El arzobispo de Córdoba, Ángel Rossi, manifestó su rechazo a la ley que prohíbe la actividad de naranjitas y limpiavidrios en el espacio público. Para la Iglesia, la normativa es injusta y carece de empatía hacia quienes obtienen ingresos de forma informal en las calles de la ciudad. El prelado sostiene que no se debe criminalizar la permanencia de estos actores, a pesar de que la ley busca restablecer el orden institucional.
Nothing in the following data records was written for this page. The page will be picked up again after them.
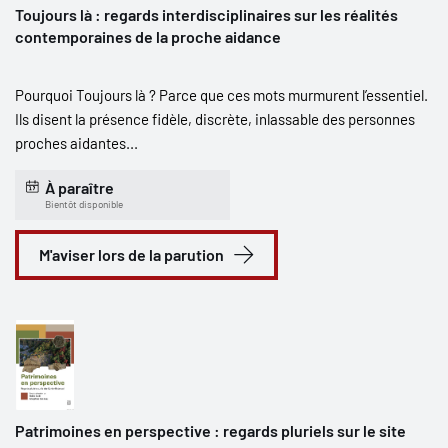
Toujours là : regards interdisciplinaires sur les réalités
contemporaines de la proche aidance
Pourquoi Toujours là ? Parce que ces mots murmurent l’essentiel.
Ils disent la présence fidèle, discrète, inlassable des personnes
proches aidantes...
À paraître
Bientôt disponible
M'aviser lors de la parution
Patrimoines en perspective : regards pluriels sur le site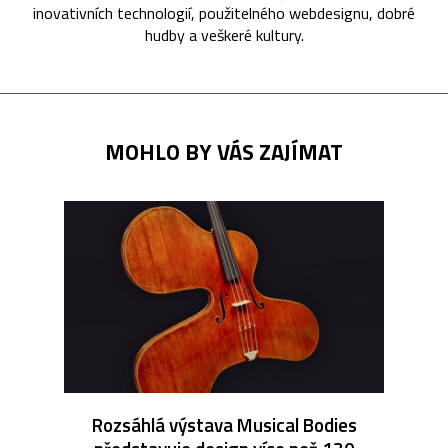
inovativních technologií, použitelného webdesignu, dobré
hudby a veškeré kultury.
MOHLO BY VÁS ZAJÍMAT
Rozsáhlá výstava Musical Bodies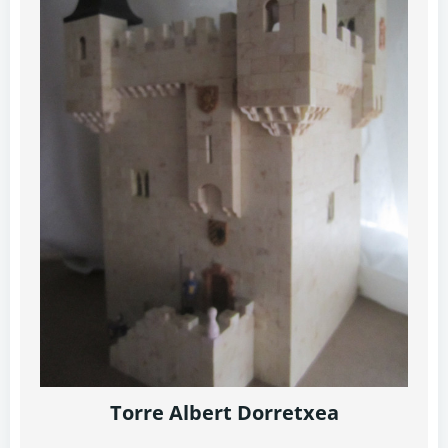
Torre Albert Dorretxea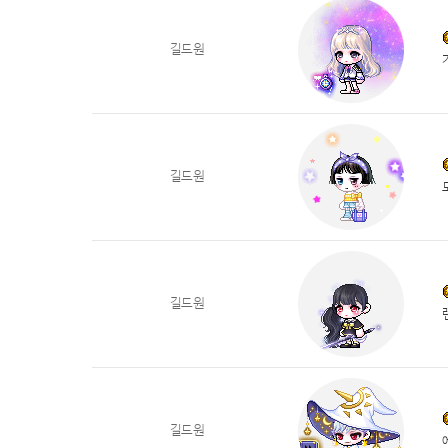
길드원
길드원
길드원
길드원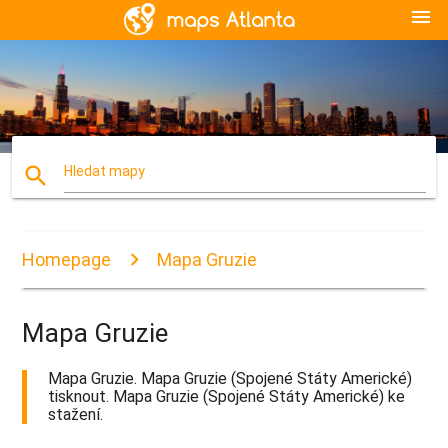
menu
search
Hledat mapy
Homepage
Mapa Gruzie
Mapa Gruzie
Mapa Gruzie. Mapa Gruzie (Spojené Státy Americké)
tisknout. Mapa Gruzie (Spojené Státy Americké) ke
stažení.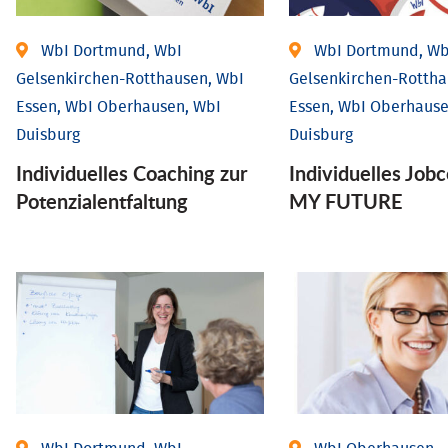
WbI Dortmund, WbI
WbI Dortmund, Wb
Gelsenkirchen-Rotthausen, WbI
Gelsenkirchen-Rottha
Essen, WbI Oberhausen, WbI
Essen, WbI Oberhause
Duisburg
Duisburg
Individuelles Coaching zur
Individuelles Job
Potenzialentfaltung
MY FUTURE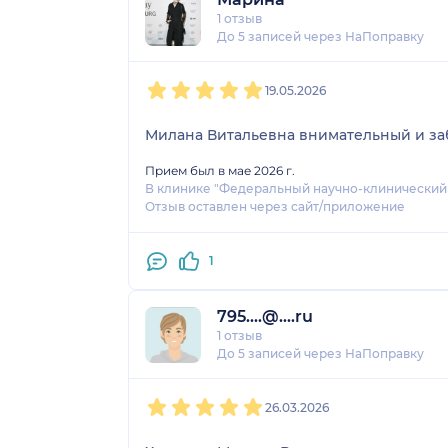
1 отзыв
До 5 записей через НаПоправку
1
2
3
4
5
19.05.2026
Милана Витальевна внимательный и заб
Прием был в мае 2026 г.
В клинике "Федеральный научно-клинически
Отзыв оставлен через сайт/приложение
1
795....@....ru
1 отзыв
До 5 записей через НаПоправку
1
2
3
4
5
26.03.2026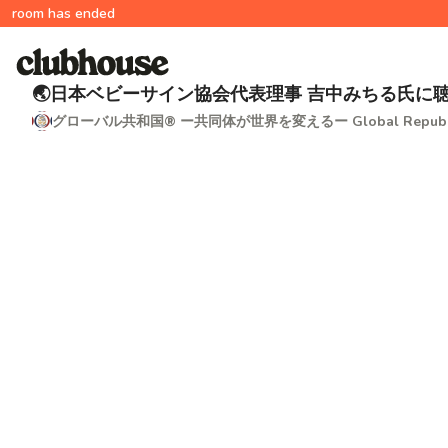
room has ended
🌏日本ベビーサイン協会代表理事 吉中みちる氏に
グローバル共和国®︎ ー共同体が世界を変えるー Global Republ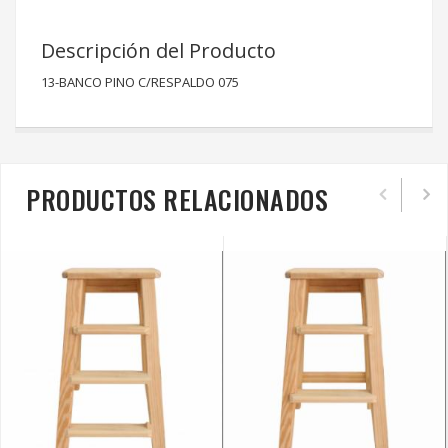
Descripción del Producto
13-BANCO PINO C/RESPALDO 075
PRODUCTOS RELACIONADOS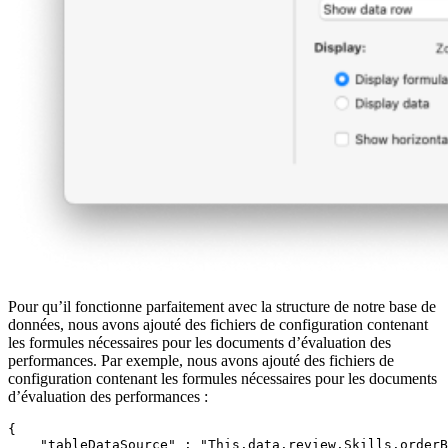
Pour qu’il fonctionne parfaitement avec la structure de notre base de
données, nous avons ajouté des fichiers de configuration contenant
les formules nécessaires pour les documents d’évaluation des
performances. Par exemple, nous avons ajouté des fichiers de
configuration contenant les formules nécessaires pour les documents
d’évaluation des performances :
{

    "tableDataSource" : "This.data.review.Skills.orderB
La propuesta eclesiástica consiste en crear la figura de "Asistentes de Proximidad Urbana", otorgando un marco legal a una actividad que el Código de Convivencia prohíbe. Este esquema pretende que el Estado asuma el costo de uniformes, credenciales y seguros para personas que hoy operan fuera del sistema impositivo nacional. La iniciativa busca legalizar la intermediación en la vía pública, exigiendo además capacitación obligatoria bajo tutela de organismos estatales.

Doble imposición: subsidios estatales y cobro de tarifas en la calle
El plan del Arzobispado contempla que los ciudadanos paguen una tarifa oficial mediante sistemas digitales, sumando una carga extra al costo del estacionamiento. Este modelo generaría un sistema de doble gasto para el contribuyente: el subsidio directo a la seguridad social de los asistentes y el pago por cuidar el vehículo. La propuesta demandaría un nuevo registro único, expandiendo la burocracia estatal en lugar de simplificar el uso eficiente del espacio público.